May 20, 1999
Committee By a WALL STREET JOURNAL Staff Reporter
WASHINGTON -- The House Commerce Committee unanimously approved a bill that would allow people with disabilities to keep their government-funded health coverage even if they get a job.
The Work Incentives Improvement Act, backed by both parties, President Clinton and disability advocates, would extend Medicare coverage for working disabled people -- including those with HIV, AIDS, multiple sclerosis and other disabilities -- to 10 years from four years. It would permit states to allow people with disabilities to buy Medicaid coverage.
The measure, which would cost about $800 million over five years, also provides for rehabilitation, job training and placement services. "This empowers people," said Rep. Rick Lazio (R., N.Y.), who proposed the bill.

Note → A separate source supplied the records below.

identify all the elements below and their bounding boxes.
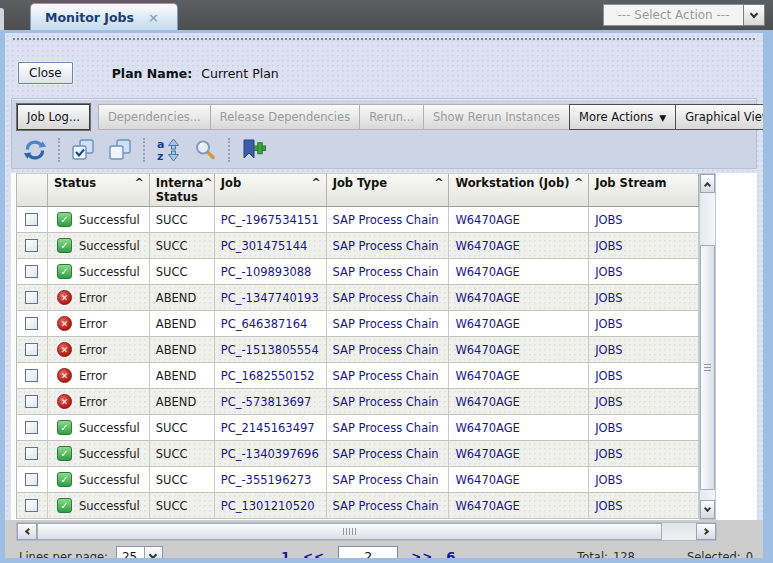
- row-checkbox[interactable]: [25, 213, 38, 226]
- horizontal-scrollbar[interactable]: [16, 522, 717, 541]
- jobs-table: Status ^ Interna ^ Status Job: [16, 173, 699, 519]
- row-checkbox[interactable]: [25, 499, 38, 512]
- job-stream-link[interactable]: JOBS: [595, 499, 622, 513]
- tab-close-icon[interactable]: ×: [148, 10, 159, 25]
- job-stream-link[interactable]: JOBS: [595, 213, 622, 227]
- error-icon: ✕: [57, 290, 72, 305]
- close-button[interactable]: Close: [18, 62, 73, 84]
- more-actions-button[interactable]: More Actions▼: [569, 104, 676, 130]
- search-icon[interactable]: [191, 137, 219, 163]
- select-action-dropdown[interactable]: --- Select Action ---: [603, 4, 765, 26]
- row-checkbox[interactable]: [25, 265, 38, 278]
- select-action-arrow-button[interactable]: [743, 4, 765, 26]
- rerun-button[interactable]: Rerun...: [359, 104, 424, 130]
- next-page-link[interactable]: >>: [411, 550, 433, 559]
- job-stream-link[interactable]: JOBS: [595, 265, 622, 279]
- lines-per-page-arrow-button[interactable]: [144, 547, 162, 558]
- job-log-button[interactable]: Job Log...: [17, 104, 90, 130]
- job-stream-link[interactable]: JOBS: [595, 343, 622, 357]
- dotted-divider: [13, 38, 755, 40]
- row-checkbox[interactable]: [25, 317, 38, 330]
- row-checkbox[interactable]: [25, 291, 38, 304]
- first-page-link[interactable]: 1: [281, 549, 290, 558]
- internal-status-text: SUCC: [156, 421, 188, 435]
- lines-per-page-value: 25: [117, 547, 144, 558]
- sort-caret-icon[interactable]: ^: [574, 176, 583, 189]
- row-checkbox[interactable]: [25, 369, 38, 382]
- job-stream-link[interactable]: JOBS: [595, 421, 622, 435]
- row-checkbox[interactable]: [25, 239, 38, 252]
- job-link[interactable]: PC_301475144: [221, 239, 308, 253]
- column-header-status[interactable]: Status ^: [48, 174, 150, 206]
- scroll-left-button[interactable]: [17, 523, 37, 540]
- scroll-right-button[interactable]: [696, 523, 716, 540]
- job-link[interactable]: PC_-1967534151: [221, 213, 319, 227]
- vertical-scroll-track[interactable]: [700, 193, 715, 500]
- lines-per-page-select[interactable]: 25: [116, 546, 163, 558]
- dependencies-button[interactable]: Dependencies...: [98, 104, 211, 130]
- column-header-workstation-job[interactable]: Workstation (Job) ^: [449, 174, 589, 206]
- status-text: Successful: [79, 447, 140, 461]
- column-header-job-type[interactable]: Job Type ^: [327, 174, 450, 206]
- scroll-up-button[interactable]: [700, 174, 715, 193]
- job-link[interactable]: PC_2145163497: [221, 421, 315, 435]
- last-page-link[interactable]: 6: [446, 549, 455, 558]
- current-page-input[interactable]: [338, 546, 398, 558]
- status-text: Error: [79, 369, 107, 383]
- workstation-text: W6470AGE: [455, 343, 519, 357]
- sort-caret-icon[interactable]: ^: [203, 176, 212, 190]
- job-link[interactable]: PC_646387164: [221, 317, 308, 331]
- table-row: ✓Successful SUCC PC_-1340397696 SAP Proc…: [17, 441, 699, 467]
- row-checkbox[interactable]: [25, 421, 38, 434]
- scroll-down-button[interactable]: [700, 500, 715, 519]
- status-text: Successful: [79, 421, 140, 435]
- job-link[interactable]: PC_-355196273: [221, 473, 312, 487]
- icon-toolbar: a z: [17, 136, 751, 164]
- success-icon: ✓: [57, 498, 72, 513]
- sort-caret-icon[interactable]: ^: [434, 176, 443, 189]
- job-link[interactable]: PC_1301210520: [221, 499, 315, 513]
- select-all-icon[interactable]: [69, 137, 97, 163]
- job-stream-link[interactable]: JOBS: [595, 239, 622, 253]
- job-stream-link[interactable]: JOBS: [595, 369, 622, 383]
- job-link[interactable]: PC_-1347740193: [221, 291, 319, 305]
- sort-caret-icon[interactable]: ^: [311, 176, 320, 189]
- column-header-job[interactable]: Job ^: [215, 174, 327, 206]
- job-stream-link[interactable]: JOBS: [595, 447, 622, 461]
- row-checkbox[interactable]: [25, 447, 38, 460]
- job-link[interactable]: PC_-1340397696: [221, 447, 319, 461]
- row-checkbox[interactable]: [25, 395, 38, 408]
- job-type-text: SAP Process Chain: [333, 343, 439, 357]
- job-stream-link[interactable]: JOBS: [595, 291, 622, 305]
- tab-monitor-jobs[interactable]: Monitor Jobs ×: [30, 3, 178, 30]
- vertical-scroll-thumb[interactable]: [700, 245, 715, 490]
- release-dependencies-button[interactable]: Release Dependencies: [210, 104, 360, 130]
- refresh-icon[interactable]: [21, 137, 49, 163]
- sort-icon[interactable]: a z: [154, 137, 182, 163]
- horizontal-scroll-thumb[interactable]: [37, 523, 662, 540]
- job-stream-link[interactable]: JOBS: [595, 395, 622, 409]
- row-checkbox[interactable]: [25, 473, 38, 486]
- success-icon: ✓: [57, 238, 72, 253]
- jobs-table-area: Status ^ Interna ^ Status Job: [11, 173, 757, 520]
- job-link[interactable]: PC_-109893088: [221, 265, 312, 279]
- add-bookmark-icon[interactable]: [239, 137, 267, 163]
- toolbar-separator: [58, 138, 60, 162]
- show-rerun-instances-button[interactable]: Show Rerun Instances: [423, 104, 570, 130]
- row-checkbox[interactable]: [25, 343, 38, 356]
- job-stream-link[interactable]: JOBS: [595, 317, 622, 331]
- deselect-all-icon[interactable]: [106, 137, 134, 163]
- column-header-internal-status[interactable]: Interna ^ Status: [150, 174, 215, 206]
- column-header-job-stream[interactable]: Job Stream: [589, 174, 699, 206]
- horizontal-scroll-track[interactable]: [37, 523, 696, 540]
- selected-label: Selected:: [687, 550, 741, 559]
- job-stream-link[interactable]: JOBS: [595, 473, 622, 487]
- graphical-views-button[interactable]: Graphical Views▼: [675, 104, 763, 130]
- job-link[interactable]: PC_-573813697: [221, 395, 312, 409]
- job-link[interactable]: PC_1682550152: [221, 369, 315, 383]
- sort-caret-icon[interactable]: ^: [135, 176, 144, 189]
- previous-page-link[interactable]: <<: [303, 550, 325, 559]
- job-link[interactable]: PC_-1513805554: [221, 343, 319, 357]
- vertical-scrollbar[interactable]: [699, 173, 716, 520]
- total-value: 128: [613, 550, 635, 559]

"This is sweeping away barriers." The barrier: Currently, disabled Americans who earn more than $500 a month lose their Medicare or Medicaid coverage.
Many who can work opt not to take a job to preserve their heath coverage, the bill's supporters say. "The committee has taken an important step toward removing significant barriers to work for one of our nation's most significant untapped resources -- millions of people with disabilities,"
Mr. Clinton said Wednesday. The bill must pass the House Ways and Means Committee before going to the full House. Mr. Lazio said that he hopes the measure will reach the House floor by year's end.
Some differences remain, primarily over eligibility standards and costs.
But Mr. Lazio said he's confident those issues can be resolved. Panel members
are pushing to get it to the floor before Memorial Day. It is expected
to pass with overwhelming support.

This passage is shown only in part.